Wolfram AudioIdentify V1 Trained on AudioSet Data

Identify sounds in an audio signal

This model is also available through the built-in function AudioIdentify

Released in 2019 by Wolfram Research, this net is part of the back end for the AudioIdentify function in Wolfram Language 12.0. It was designed to achieve a good balance between classification accuracy, size and evaluation speed.

Number of models: 2

Training Set Information

Examples

Resource retrieval

Get the pre-trained net:

In[1]:=
NetModel["Wolfram AudioIdentify V1 Trained on AudioSet Data"]
Out[1]=

NetModel parameters

This model consists of a family of individual nets, each identified by a specific parameter combination.
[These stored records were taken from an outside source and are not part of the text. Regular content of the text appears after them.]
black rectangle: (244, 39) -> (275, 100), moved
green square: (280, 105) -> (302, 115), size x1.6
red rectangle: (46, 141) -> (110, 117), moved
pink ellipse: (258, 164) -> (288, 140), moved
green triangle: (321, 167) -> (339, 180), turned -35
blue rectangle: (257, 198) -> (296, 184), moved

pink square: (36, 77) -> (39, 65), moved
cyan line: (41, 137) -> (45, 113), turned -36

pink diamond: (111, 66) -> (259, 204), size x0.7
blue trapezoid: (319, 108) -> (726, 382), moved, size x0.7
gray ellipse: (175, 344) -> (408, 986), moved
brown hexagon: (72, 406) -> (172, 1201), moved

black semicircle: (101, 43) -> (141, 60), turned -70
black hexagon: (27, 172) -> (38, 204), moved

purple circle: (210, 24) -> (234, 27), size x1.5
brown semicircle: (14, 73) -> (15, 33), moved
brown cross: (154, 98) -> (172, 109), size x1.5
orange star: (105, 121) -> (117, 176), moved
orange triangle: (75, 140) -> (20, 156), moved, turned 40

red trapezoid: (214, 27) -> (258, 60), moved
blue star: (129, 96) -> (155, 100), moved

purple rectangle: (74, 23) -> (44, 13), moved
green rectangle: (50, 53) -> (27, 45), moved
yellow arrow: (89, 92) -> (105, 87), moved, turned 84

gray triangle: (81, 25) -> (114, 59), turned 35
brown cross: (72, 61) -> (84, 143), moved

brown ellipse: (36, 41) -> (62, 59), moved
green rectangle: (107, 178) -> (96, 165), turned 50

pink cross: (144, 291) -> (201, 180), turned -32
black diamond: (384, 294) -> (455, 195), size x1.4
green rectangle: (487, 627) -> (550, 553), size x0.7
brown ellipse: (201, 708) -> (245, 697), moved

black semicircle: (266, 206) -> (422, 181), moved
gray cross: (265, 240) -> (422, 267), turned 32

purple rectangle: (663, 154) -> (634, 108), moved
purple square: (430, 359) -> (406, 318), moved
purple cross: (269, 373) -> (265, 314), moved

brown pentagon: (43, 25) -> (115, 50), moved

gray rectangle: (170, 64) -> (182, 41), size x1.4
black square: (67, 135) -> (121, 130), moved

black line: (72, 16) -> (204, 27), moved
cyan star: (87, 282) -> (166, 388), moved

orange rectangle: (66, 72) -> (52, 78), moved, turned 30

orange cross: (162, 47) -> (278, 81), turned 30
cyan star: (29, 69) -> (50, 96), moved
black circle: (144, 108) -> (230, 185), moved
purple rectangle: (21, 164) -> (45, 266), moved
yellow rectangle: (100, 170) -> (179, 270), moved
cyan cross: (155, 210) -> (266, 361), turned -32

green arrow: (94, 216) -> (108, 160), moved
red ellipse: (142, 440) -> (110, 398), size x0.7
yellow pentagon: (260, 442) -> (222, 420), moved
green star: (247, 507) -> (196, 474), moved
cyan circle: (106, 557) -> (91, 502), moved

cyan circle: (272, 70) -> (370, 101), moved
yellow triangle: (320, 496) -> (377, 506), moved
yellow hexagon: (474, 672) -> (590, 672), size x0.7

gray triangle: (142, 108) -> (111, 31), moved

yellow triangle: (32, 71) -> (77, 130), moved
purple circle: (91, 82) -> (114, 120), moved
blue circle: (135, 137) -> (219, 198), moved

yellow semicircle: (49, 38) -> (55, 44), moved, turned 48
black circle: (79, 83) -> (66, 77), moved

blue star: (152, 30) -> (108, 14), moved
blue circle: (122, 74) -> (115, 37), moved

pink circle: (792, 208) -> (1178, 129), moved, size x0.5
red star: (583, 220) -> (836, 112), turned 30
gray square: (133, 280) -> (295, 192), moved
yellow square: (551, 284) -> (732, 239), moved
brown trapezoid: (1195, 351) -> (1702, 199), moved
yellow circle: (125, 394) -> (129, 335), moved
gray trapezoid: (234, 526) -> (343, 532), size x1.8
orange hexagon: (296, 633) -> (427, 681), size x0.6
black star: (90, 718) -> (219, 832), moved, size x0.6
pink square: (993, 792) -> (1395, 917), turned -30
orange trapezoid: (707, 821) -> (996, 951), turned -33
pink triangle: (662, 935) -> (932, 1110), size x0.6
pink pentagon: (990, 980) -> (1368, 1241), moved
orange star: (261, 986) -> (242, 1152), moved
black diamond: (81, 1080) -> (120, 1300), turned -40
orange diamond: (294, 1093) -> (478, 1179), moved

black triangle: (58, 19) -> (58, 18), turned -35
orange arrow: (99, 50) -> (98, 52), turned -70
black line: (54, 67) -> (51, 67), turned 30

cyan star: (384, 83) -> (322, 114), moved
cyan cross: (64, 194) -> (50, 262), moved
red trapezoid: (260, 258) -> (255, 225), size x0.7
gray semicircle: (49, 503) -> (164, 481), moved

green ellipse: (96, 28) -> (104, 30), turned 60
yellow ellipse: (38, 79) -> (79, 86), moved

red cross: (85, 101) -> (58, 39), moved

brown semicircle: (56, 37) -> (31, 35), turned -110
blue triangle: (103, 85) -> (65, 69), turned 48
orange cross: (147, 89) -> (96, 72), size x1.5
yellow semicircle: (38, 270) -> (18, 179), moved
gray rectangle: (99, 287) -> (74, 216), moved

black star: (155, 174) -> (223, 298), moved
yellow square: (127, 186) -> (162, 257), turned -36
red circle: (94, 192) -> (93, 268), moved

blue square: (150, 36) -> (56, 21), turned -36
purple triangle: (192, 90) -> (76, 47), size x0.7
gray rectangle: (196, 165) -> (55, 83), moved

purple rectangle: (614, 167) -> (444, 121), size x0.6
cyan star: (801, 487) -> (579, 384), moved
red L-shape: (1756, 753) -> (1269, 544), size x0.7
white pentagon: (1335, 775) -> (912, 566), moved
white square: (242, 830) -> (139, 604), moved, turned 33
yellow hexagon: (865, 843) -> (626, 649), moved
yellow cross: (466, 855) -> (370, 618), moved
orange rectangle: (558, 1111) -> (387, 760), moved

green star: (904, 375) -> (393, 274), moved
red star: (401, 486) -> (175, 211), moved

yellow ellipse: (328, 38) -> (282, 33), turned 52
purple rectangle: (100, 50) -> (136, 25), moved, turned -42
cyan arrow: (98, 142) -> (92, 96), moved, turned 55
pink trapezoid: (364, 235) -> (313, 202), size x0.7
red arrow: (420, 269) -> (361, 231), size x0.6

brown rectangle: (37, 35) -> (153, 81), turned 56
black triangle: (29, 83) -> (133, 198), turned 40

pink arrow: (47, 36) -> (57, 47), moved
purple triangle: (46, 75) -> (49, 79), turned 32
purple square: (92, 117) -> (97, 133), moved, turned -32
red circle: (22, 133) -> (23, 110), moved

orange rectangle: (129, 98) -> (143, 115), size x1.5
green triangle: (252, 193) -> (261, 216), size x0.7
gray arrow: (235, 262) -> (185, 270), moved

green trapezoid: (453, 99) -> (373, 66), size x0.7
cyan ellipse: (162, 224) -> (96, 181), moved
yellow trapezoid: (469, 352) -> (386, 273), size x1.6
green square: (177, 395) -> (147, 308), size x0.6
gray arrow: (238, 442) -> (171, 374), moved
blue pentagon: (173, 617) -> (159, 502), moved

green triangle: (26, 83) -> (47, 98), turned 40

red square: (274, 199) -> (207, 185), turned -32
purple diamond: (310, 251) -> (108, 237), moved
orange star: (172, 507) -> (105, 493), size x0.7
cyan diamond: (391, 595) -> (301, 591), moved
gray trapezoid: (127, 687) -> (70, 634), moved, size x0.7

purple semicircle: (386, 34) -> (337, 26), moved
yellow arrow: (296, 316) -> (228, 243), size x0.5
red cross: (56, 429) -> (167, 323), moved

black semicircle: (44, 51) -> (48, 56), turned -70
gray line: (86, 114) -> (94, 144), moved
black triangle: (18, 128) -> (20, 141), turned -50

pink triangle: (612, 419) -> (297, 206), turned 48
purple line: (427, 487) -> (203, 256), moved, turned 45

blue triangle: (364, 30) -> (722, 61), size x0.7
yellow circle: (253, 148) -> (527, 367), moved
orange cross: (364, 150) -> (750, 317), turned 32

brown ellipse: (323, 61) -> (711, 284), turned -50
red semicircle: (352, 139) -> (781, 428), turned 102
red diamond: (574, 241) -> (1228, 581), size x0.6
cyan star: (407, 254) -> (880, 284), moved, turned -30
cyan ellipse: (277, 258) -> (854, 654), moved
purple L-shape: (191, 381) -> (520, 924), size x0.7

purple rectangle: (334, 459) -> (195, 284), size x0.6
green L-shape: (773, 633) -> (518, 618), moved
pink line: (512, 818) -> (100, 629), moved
Inspect the available parameters:

In[2]:=
NetModel["Wolfram AudioIdentify V1 Trained on AudioSet Data", "ParametersInformation"]
Out[2]=

Pick a non-default model by specifying the parameters:

In[3]:=
NetModel[{"Wolfram AudioIdentify V1 Trained on AudioSet Data", "Size" -> "Small"}]
Out[3]=

Pick a non-default untrained net:

In[4]:=
NetModel[{"Wolfram AudioIdentify V1 Trained on AudioSet Data", "Size" -> "Large"}, "UninitializedEvaluationNet"]
Out[4]=

Basic usage

Identify an Audio object:

In[5]:=
(* Evaluate this cell to get the example input *) CloudGet["https://www.wolframcloud.com/obj/81f4e557-692d-4506-af1f-faadb466b688"]
Out[5]=

The prediction is an Entity object, which can be queried:

In[6]:=
pred["Description"]
Out[6]=

Get a list of available properties of the predicted Entity:

In[7]:=
pred["Properties"]
Out[7]=

Obtain the probabilities of the ten most likely entities predicted by the net:

In[8]:=
(* Evaluate this cell to get the example input *) CloudGet["https://www.wolframcloud.com/obj/4671df0a-fc73-4236-b556-78488e72ca9b"]
Out[8]=

The probabilities do not sum to 1 since the net was trained as a collection of independent binary classifiers, one per each class. This reflects the possibility of having multiple sound classes in a single recording.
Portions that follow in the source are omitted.